Pricing coverage is uneven: GPT-5.2 Codex has $1.75/1M input tokens and Qwen2-7B-Instruct has no token price sourced yet. Provider availability is 1 tracked routes versus 1. Treat unknown pricing as an integration gap, then verify the route you will actually call before estimating production spend.

Choose GPT-5.2 Codex when coding workflow support are central to the workload. Choose Qwen2-7B-Instruct when provider fit are more important. For production, rerun your own prompts through the exact provider, region, and tool stack you plan to ship. This keeps the decision grounded in measurable tradeoffs instead of brand-level assumptions. It also helps separate model capability from provider packaging, which can change cost and latency. For teams standardizing a stack, that distinction is often the difference between a benchmark win and a reliable deployment.

FAQ

Is GPT-5.2 Codex or Qwen2-7B-Instruct open source?

GPT-5.2 Codex is listed under Proprietary. Qwen2-7B-Instruct is listed under Apache 2.0. License labels affect whether you can self-host, redistribute weights, or rely only on hosted APIs, so confirm the upstream license before deployment.

Which is better for vision, GPT-5.2 Codex or Qwen2-7B-Instruct?

GPT-5.2 Codex has the clearer documented vision signal in this comparison. If vision is mission-critical, validate it against the provider endpoint because model-level support and API-level exposure can differ. Use this as a quick comparison signal, then confirm the provider-specific limits before committing to production.
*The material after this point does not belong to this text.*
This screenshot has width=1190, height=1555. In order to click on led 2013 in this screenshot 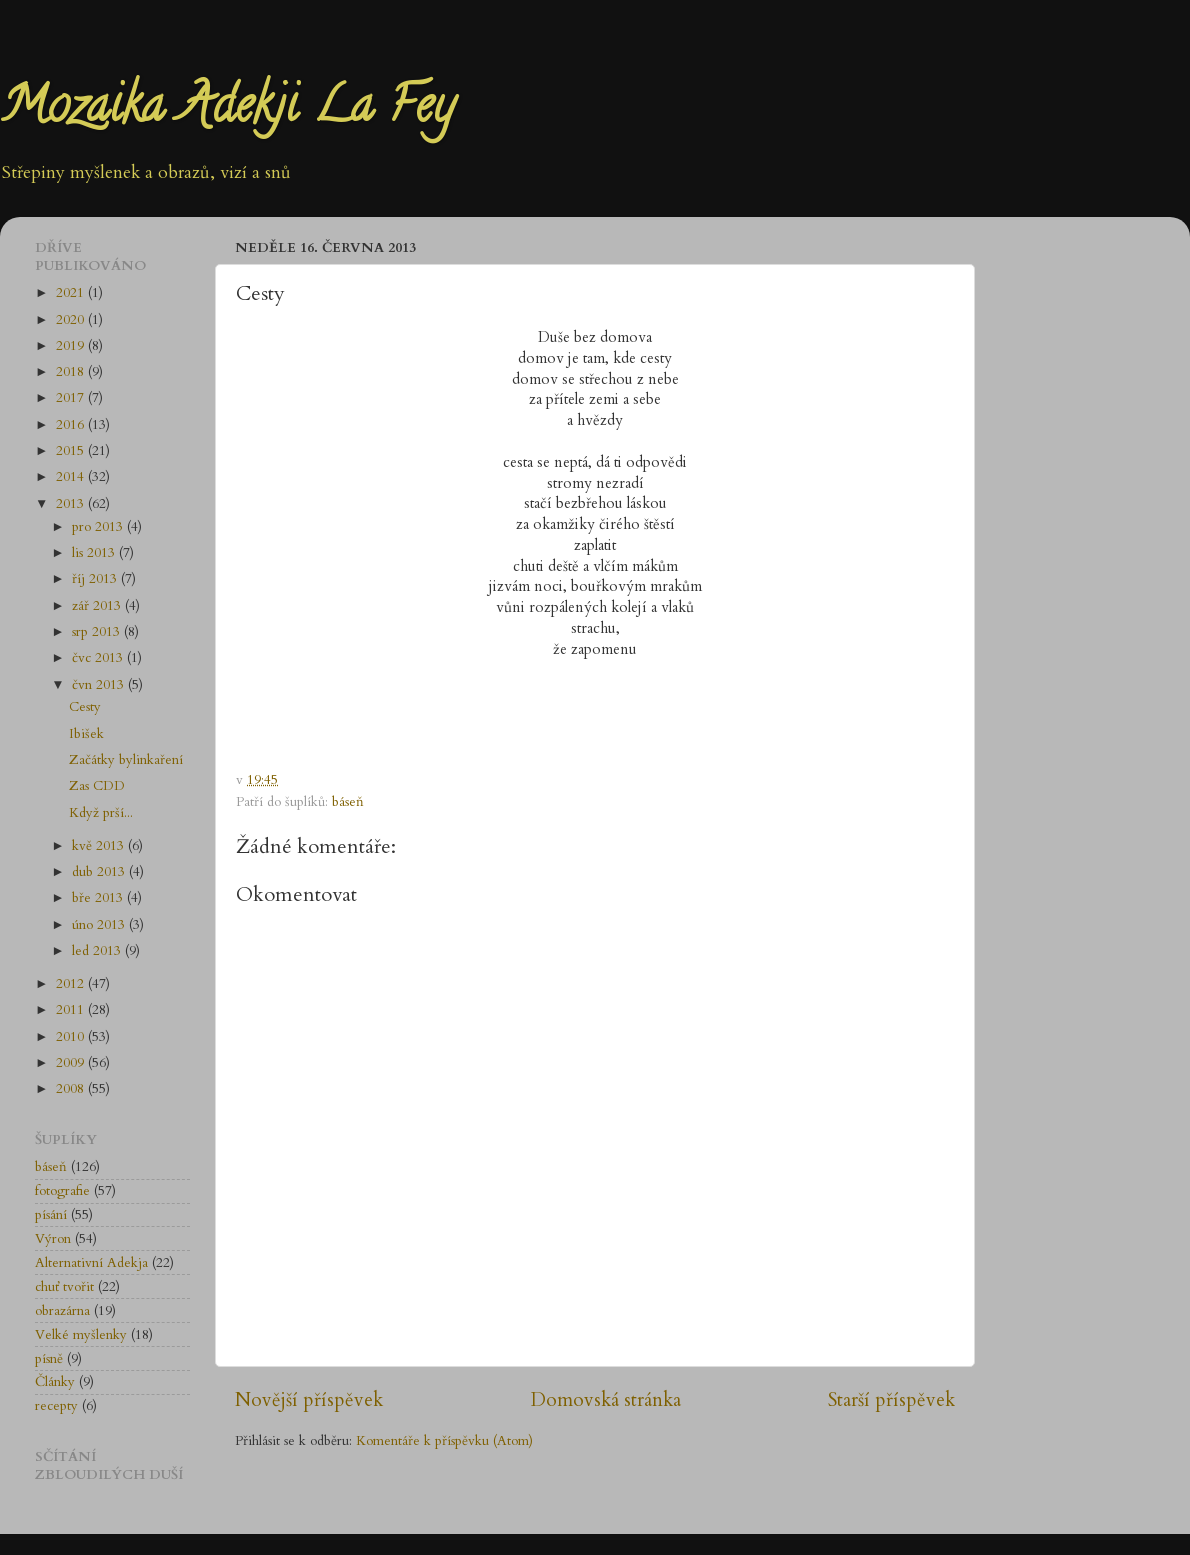, I will do `click(98, 951)`.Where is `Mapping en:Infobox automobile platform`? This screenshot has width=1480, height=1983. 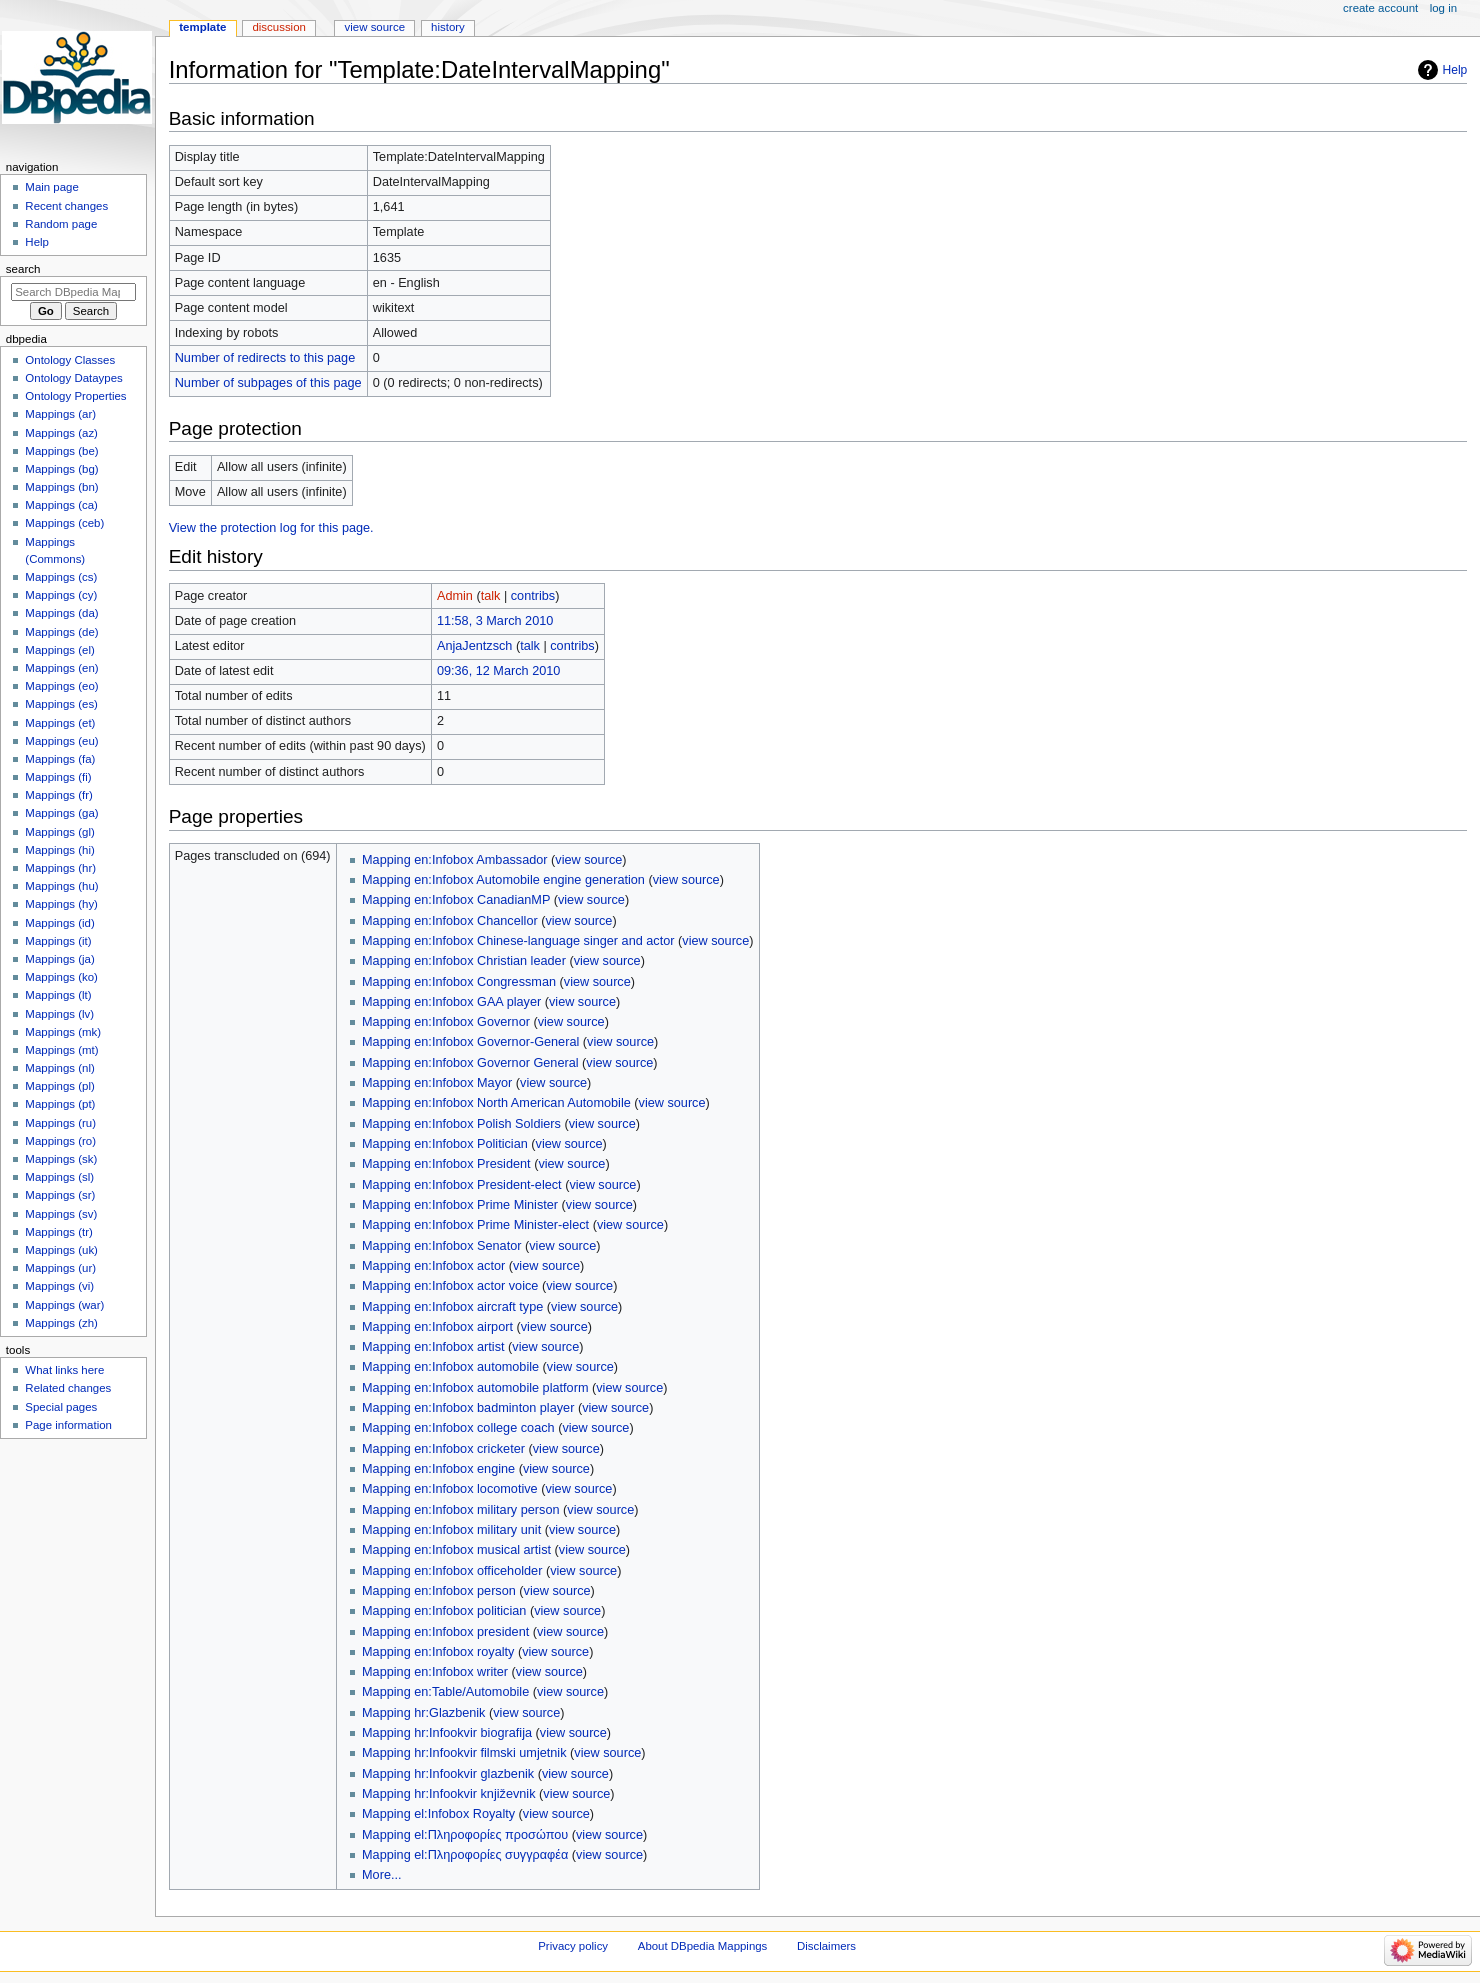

Which is better for multimodal input, GPT-5.2 Codex or Qwen2-7B-Instruct?

GPT-5.2 Codex has the clearer documented multimodal input signal in this comparison. If multimodal input is mission-critical, validate it against the provider endpoint because model-level support and API-level exposure can differ.

Which is better for reasoning mode, GPT-5.2 Codex or Qwen2-7B-Instruct?

GPT-5.2 Codex has the clearer documented reasoning mode signal in this comparison. If reasoning mode is mission-critical, validate it against the provider endpoint because model-level support and API-level exposure can differ.

Which is better for function calling, GPT-5.2 Codex or Qwen2-7B-Instruct?

GPT-5.2 Codex has the clearer documented function calling signal in this comparison. If function calling is mission-critical, validate it against the provider endpoint because model-level support and API-level exposure can differ.

Where can I run GPT-5.2 Codex and Qwen2-7B-Instruct?

GPT-5.2 Codex is available on Vercel AI Gateway. Qwen2-7B-Instruct is available on NVIDIA NIM. Provider coverage can affect latency, region availability, compliance posture, and fallback options. Use this as a quick comparison signal, then confirm the provider-specific limits before committing to production.

Continue comparing

Last reviewed: 2026-05-22. Data sourced from public model cards and provider documentation.